Milwaukee Pays High Price for War
Since 2001, the total cost of America’s wars just to county taxpayers was $10.68 billion.
A Milwaukee billboard with a simple 10-word message has focused public attention this month on military spending and the costs of war.
Peace activists, public officials, protesters, nuns, and curious members of the public have visited the site, at James Lovell and Wells Streets, to read and react to the billboard. Its message is global:
“3% of US military spending could end starvation on earth.”
But a local perspective, in some ways, is even more dramatic. The numbers are staggering.
Since 2001, the total cost of wars to local taxpayers has been $10.68 billion. It is easier, perhaps, to visualize this way: $10,680,000,000.
Those figures are from the National Priorities Project, which says: “Our federal budget represents a series of choices. Those choices should reflect our priorities as a nation. But do they?”
Budgets are about choices, just like the kind taxpayers have to make when deciding on the family budget. But families don’t have the option of running up trillion dollar debts. The current national debt is $23-trillion and counting, and will grow under the new federal budget just unveiled by President Trump, which cuts domestic spending and increases the Pentagon budget, while surveys show American voters want the opposite.
What could Milwaukee taxpayers’ one-year Pentagon payment of $1.54-billion pay for instead? Here are some possibilities:
- 20,115 Elementary school teachers or
- 20,829 Clean energy jobs created or
- 27,773 Infrastructure jobs or
- 15,429 Jobs created in high poverty communities or
- 192,855 Head Start slots for children or
- 145,216 Veterans receiving VA medical care or
- 1.05 million Children receiving low-income healthcare or
- 45,820 Scholarships for university students for 4 Years.

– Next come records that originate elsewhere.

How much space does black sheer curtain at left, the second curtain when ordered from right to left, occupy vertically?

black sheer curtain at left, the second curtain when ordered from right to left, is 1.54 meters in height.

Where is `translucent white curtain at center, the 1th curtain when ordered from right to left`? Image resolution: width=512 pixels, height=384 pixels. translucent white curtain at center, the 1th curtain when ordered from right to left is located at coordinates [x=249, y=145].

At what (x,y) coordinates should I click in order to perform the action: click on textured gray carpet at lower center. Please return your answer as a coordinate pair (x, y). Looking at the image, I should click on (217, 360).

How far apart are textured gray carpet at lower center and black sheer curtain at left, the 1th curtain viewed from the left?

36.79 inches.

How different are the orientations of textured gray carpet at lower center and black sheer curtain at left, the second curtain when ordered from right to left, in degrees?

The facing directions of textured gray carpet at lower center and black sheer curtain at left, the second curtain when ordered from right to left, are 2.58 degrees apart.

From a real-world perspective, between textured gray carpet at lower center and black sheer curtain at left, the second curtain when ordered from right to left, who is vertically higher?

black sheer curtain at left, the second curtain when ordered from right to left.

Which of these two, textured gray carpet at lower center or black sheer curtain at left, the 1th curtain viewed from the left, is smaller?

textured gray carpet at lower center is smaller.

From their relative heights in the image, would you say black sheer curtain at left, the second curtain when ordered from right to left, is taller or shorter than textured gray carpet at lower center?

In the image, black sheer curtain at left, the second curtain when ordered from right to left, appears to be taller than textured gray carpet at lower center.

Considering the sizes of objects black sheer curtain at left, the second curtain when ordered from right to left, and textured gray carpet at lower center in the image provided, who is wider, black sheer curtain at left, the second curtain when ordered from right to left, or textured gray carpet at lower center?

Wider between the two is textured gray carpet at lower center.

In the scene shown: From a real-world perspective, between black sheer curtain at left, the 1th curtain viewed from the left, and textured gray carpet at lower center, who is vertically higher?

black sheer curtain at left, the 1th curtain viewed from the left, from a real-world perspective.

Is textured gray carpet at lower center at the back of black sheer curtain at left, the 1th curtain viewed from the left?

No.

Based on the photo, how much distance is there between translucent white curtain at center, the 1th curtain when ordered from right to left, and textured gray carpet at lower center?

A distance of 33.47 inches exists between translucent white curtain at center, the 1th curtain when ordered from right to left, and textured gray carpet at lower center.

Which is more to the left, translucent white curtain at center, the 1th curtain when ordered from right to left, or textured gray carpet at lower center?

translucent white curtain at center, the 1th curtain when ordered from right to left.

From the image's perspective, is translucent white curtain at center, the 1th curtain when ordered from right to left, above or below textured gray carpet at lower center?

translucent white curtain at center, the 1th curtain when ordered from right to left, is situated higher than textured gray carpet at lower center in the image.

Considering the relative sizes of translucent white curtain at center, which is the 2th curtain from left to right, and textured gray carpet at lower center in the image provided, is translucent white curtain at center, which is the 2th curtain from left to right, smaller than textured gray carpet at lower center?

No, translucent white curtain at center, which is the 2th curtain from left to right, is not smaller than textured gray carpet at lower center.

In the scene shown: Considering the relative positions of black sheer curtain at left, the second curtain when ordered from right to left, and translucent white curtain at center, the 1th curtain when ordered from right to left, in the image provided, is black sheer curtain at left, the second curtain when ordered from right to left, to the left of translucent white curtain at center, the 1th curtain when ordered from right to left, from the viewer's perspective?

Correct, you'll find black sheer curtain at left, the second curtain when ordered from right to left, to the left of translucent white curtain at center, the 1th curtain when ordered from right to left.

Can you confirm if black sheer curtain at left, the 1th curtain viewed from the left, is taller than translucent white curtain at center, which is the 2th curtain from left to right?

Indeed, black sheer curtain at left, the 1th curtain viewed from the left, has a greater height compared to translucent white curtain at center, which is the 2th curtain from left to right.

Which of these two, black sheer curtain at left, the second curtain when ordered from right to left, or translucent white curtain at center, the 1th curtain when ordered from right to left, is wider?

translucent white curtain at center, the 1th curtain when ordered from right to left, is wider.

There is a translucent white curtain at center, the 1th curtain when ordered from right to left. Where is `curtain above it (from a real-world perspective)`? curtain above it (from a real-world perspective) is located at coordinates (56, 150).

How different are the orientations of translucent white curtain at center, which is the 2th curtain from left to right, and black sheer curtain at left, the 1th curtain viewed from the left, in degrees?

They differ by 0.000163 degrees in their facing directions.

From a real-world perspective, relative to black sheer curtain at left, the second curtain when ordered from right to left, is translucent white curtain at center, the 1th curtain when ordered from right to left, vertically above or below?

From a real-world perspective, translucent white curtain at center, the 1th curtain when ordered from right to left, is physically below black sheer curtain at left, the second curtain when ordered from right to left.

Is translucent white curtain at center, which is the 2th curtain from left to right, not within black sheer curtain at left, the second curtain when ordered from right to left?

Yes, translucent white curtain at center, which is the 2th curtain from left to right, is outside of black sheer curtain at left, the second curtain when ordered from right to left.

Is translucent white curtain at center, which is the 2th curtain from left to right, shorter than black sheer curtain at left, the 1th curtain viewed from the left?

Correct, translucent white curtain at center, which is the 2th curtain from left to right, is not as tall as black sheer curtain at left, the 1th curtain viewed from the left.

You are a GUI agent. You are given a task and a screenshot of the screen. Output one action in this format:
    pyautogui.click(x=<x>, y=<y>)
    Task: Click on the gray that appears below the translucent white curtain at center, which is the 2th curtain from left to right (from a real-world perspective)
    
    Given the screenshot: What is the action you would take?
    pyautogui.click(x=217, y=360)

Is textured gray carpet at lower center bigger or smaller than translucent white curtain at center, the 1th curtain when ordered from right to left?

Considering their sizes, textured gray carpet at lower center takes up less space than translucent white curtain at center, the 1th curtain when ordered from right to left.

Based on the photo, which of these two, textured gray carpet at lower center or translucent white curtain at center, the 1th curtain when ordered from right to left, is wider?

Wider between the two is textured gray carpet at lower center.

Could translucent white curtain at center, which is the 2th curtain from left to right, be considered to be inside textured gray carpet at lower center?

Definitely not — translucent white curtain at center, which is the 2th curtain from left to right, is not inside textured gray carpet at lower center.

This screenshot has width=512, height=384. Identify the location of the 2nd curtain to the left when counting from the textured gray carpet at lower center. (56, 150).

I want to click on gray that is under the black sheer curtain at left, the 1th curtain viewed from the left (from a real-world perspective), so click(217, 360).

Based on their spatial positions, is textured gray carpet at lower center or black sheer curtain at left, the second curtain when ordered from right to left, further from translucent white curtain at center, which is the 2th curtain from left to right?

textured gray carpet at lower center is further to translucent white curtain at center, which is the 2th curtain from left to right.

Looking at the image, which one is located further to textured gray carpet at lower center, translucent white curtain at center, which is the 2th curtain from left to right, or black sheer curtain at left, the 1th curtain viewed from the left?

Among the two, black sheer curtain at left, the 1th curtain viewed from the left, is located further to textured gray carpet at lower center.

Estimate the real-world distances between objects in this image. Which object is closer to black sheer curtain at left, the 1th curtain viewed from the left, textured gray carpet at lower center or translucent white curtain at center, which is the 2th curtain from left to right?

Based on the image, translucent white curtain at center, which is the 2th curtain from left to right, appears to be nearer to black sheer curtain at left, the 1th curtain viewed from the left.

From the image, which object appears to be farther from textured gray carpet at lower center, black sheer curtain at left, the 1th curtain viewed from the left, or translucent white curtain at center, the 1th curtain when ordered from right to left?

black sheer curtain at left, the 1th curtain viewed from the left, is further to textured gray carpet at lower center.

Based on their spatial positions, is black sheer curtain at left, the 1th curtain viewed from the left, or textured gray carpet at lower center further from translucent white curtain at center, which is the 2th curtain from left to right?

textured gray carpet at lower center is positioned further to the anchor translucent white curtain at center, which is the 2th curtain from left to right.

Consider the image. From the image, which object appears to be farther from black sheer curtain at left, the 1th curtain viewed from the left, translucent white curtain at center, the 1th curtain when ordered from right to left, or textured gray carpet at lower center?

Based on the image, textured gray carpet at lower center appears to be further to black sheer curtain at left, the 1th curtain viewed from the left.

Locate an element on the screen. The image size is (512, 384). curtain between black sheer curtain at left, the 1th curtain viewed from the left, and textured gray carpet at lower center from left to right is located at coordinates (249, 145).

No one has suggested shutting down the Pentagon and spending all of its budget on something else, of course. But even 10 percent of the military budget could fund a variety of much-needed programs that are underfunded. And there is no need to pick one item from the list above. We could take some from Column A, some from Column B and so on to create an alternative budget.
Or what if we didn’t spend it all? Imagine the impact those billions of dollars could have on the local economy if they were spent by the taxpayers instead of the government. There are plenty of options, but none are viable as long as the Pentagon has a blank check.
Milwaukeeans already are on record as favoring a shift in federal dollars from war to peaceful pursuits.
Last year, the Milwaukee County Board of Supervisors adopted a resolution calling for Congress to “reallocate federal military outlays toward human and environmental needs: aid toward the goal of providing free, superior education from pre-school through college, end world hunger, convert the United States to clean energy, provide clean drinking water everywhere needed, build high speed trains between all major U.S. cities, finance a full-employment jobs program, and double non-military foreign aid.”
War “literally takes food out of the mouths of babies,” Milwaukee’s Congresswoman, Rep. Gwen Moore, told peace activists at an event in front of the billboard last week. “We have a military budget that is a feeding frenzy. It broke my heart when the President proposed a budget with $180-billion over the budget cycle in the next 10 years to be taken out of SNAP. Children who are getting food from the breakfast program and lunch program all around the county would lose those benefits.”
The billboard is going on hiatus at the end of February after a month-long display but will be back for the month of July, when the Democratic National Convention will take place at the nearby Fiserv Forum. It is sponsored by World Beyond War, Milwaukee Veterans For Peace, Progressive Democrats of America’s Milwaukee branch, and other groups.
Bill Christofferson is a former journalist and retired political consultant who has worked in state and local government. He is a member of Milwaukee Veterans For Peace.